Student nights, cheap alcohol and you

March 27, 2012

A recent Grand Slam, the end of term, coursework submissions and exam successes: the next weeks will offer many reasons to celebrate. If you do enjoy drinking alcohol while celebrating, try not to put yourself in immediate danger – or cause yourself long term harm.

A drunk person being unwell

You already know that alcohol can be bad for you. Liver damage may be a (hopefully distant) worry, and you can probably work off the 14 pounds of flab that the average student gains thanks to alcohol by going to the gym. The damage to your bank account on the other hand might take longer to undo.

There are, however, more immediate concerns, if you drink irresponsibly. Vomitting is no fun at all and won’t impress your friends, especially if they end up having to clean you up or get you home.

Surgery – over time, even drinking just a bit too much can cause serious liver damage

If you end up on your own while in a bad state, things could go seriously wrong. You could become a victim of theft or violent crime. If there’s enough alcohol in your system, it could even kill you, even if an ambulance is called.

The next few weeks will see many student nights and events around town but just because some drinks may be cheap, that does not mean you have to buy them in quantity.

In summary, please enjoy yourselves but if you do drink, don’t assume that drinking to excess is normal and okay – and look after your safety and your friends to make sure things don’t get out of hand.

How good or bad are your drinking habits?

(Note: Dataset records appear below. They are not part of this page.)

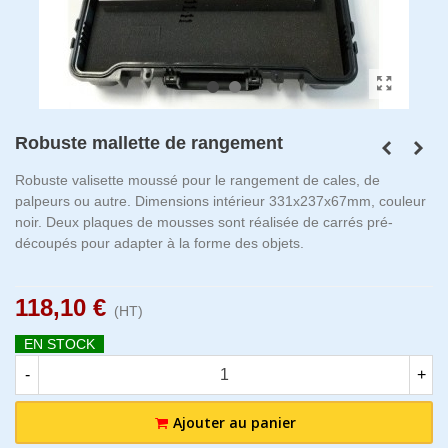
Robuste mallette de rangement
Robuste valisette moussé pour le rangement de cales, de
palpeurs ou autre. Dimensions intérieur 331x237x67mm, couleur
noir. Deux plaques de mousses sont réalisée de carrés pré-
découpés pour adapter à la forme des objets.
118,10 €
(HT)
EN STOCK
-
+
Ajouter au panier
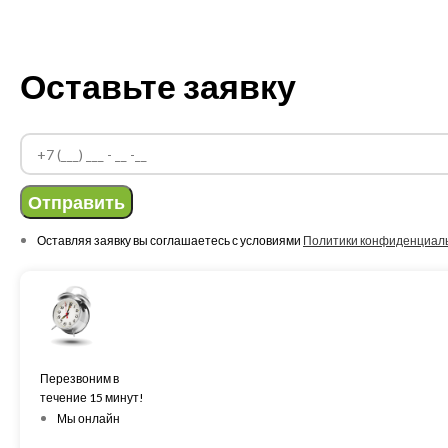
Оставьте заявку
Отправить
Оставляя заявку вы соглашаетесь с условиями
Политики конфиденциал
Перезвоним в
течение 15 минут!
Мы онлайн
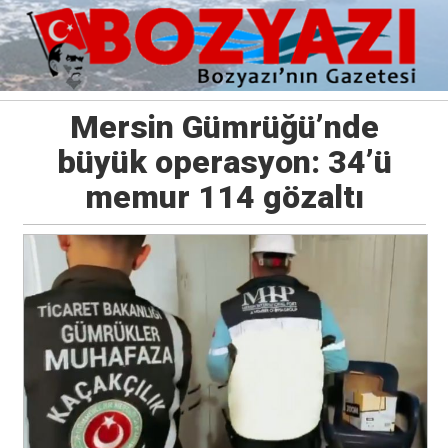
Mersin Gümrüğü’nde
büyük operasyon: 34’ü
memur 114 gözaltı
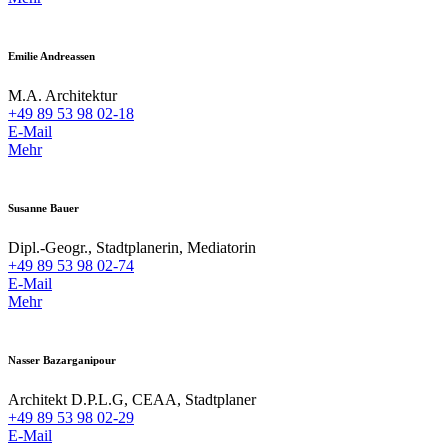
Emilie Andreassen
M.A. Architektur
+49 89 53 98 02-18
E-Mail
Mehr
Susanne Bauer
Dipl.-Geogr., Stadtplanerin, Mediatorin
+49 89 53 98 02-74
E-Mail
Mehr
Nasser Bazarganipour
Architekt D.P.L.G, CEAA, Stadtplaner
+49 89 53 98 02-29
E-Mail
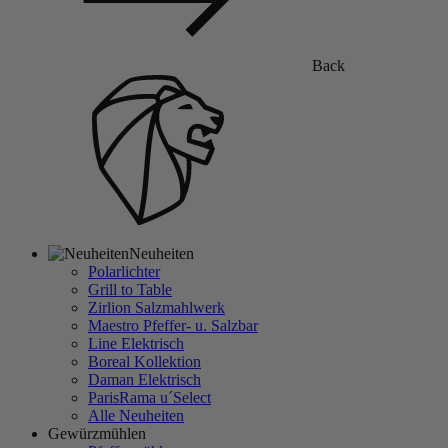
Back
Neuheiten
Polarlichter
Grill to Table
Zirlion Salzmahlwerk
Maestro Pfeffer- u. Salzbar
Line Elektrisch
Boreal Kollektion
Daman Elektrisch
ParisRama u´Select
Alle Neuheiten
Gewürzmühlen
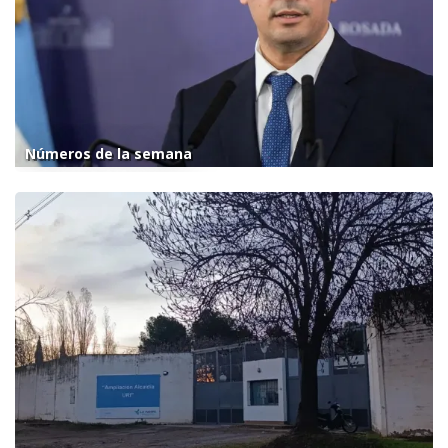
Números de la semana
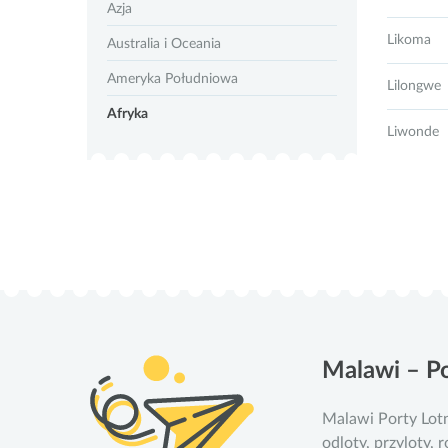
Azja
Likoma
Australia i Oceania
Ameryka Południowa
Lilongwe
Afryka
Liwonde
Malawi – P
Malawi Porty Lot
odloty, przyloty,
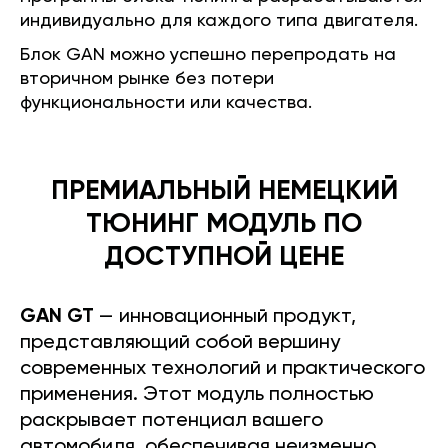
индивидуально для каждого типа двигателя.
Блок GAN можно успешно перепродать на
вторичном рынке без потери
функциональности или качества.
ПРЕМИАЛЬНЫЙ НЕМЕЦКИЙ
ТЮНИНГ МОДУЛЬ ПО
ДОСТУПНОЙ ЦЕНЕ
GAN GT
— инновационный продукт,
представляющий собой вершину
современных технологий и практического
применения. Этот модуль полностью
раскрывает потенциал вашего
автомобиля, обеспечивая неизменно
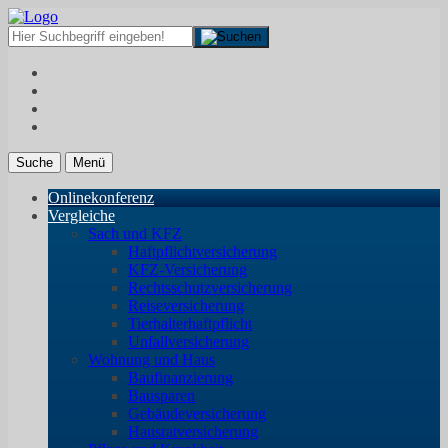
Suche
Menü
Onlinekonferenz
Vergleiche
Sach und KFZ
Haftpflichtversicherung
KFZ-Versicherung
Rechtsschutzversicherung
Reiseversicherung
Tierhalterhaftpflicht
Unfallversicherung
Wohnung und Haus
Baufinanzierung
Bausparen
Gebäudeversicherung
Hausratversicherung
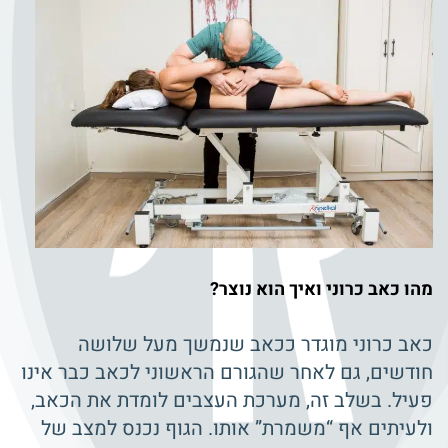
מהו כאב כרוני ואיך הוא נוצר?
כאב כרוני מוגדר ככאב שנמשך מעל שלושה
חודשים, גם לאחר שהגורם הראשוני לכאב כבר אינו
פעיל. בשלב זה, מערכת העצבים לומדת את הכאב,
ולעיתים אף “משמרת” אותו. הגוף נכנס למצב של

You can use online tools to give you an idea about how healthy (or unhealthy) your drinking habits are. They range from relatively lighthearted ones – like BBC Newsbeat’s Booze Calculator – via Unit calculators that translate your drink consumption into the “units” that health services use, all the way to NHS-developed alcohol tracker tools and iPhone apps.

If you want to cut down on alcohol, here are tips that might help you at achieving that aim.

  • Decide why you want to cut down – you need a reason that motivates you.
  • How much do you drink? Map your drinking for an average week to find out how much you want to cut out.
  • How much do you spend? Map this for a week to see how it’s impacting on your finances.
  • Have an open conversation with your friends and see if anyone else is interested in cutting down.
  • Support can be really helpful so try to find someone else who can help, maybe a friend, staff member or family member.
  • Don’t buy in rounds – drink at your own pace.
  • Limit your spending – take a limited amount out with you or set a limit on what you’ll spend on alcohol when you go shopping.
  • Start drinking later – figure out when you normally start drinking and add on an hour. Be careful not to turn this into staying out an hour longer at the end of the night!
  • Plan to take breaks – decide on days in the week when you won’t have any alcohol (a minimum of two days out of seven is a good guide). Plan to do other things that you enjoy on these days.
  • Exercise – This helps with your overall stress levels as well as fitness, meaning that you may not feel the need for a drink to 'switch off’.
  • Change the strength of your drinks – choose drinks with lower alcohol content. You can often do this without anyone noticing that you’ve made the change.
  • Don’t get another drink in until your glass is empty, and don’t let anyone else top it up for you.
  • If you have a car, offer to be the designated driver for the night.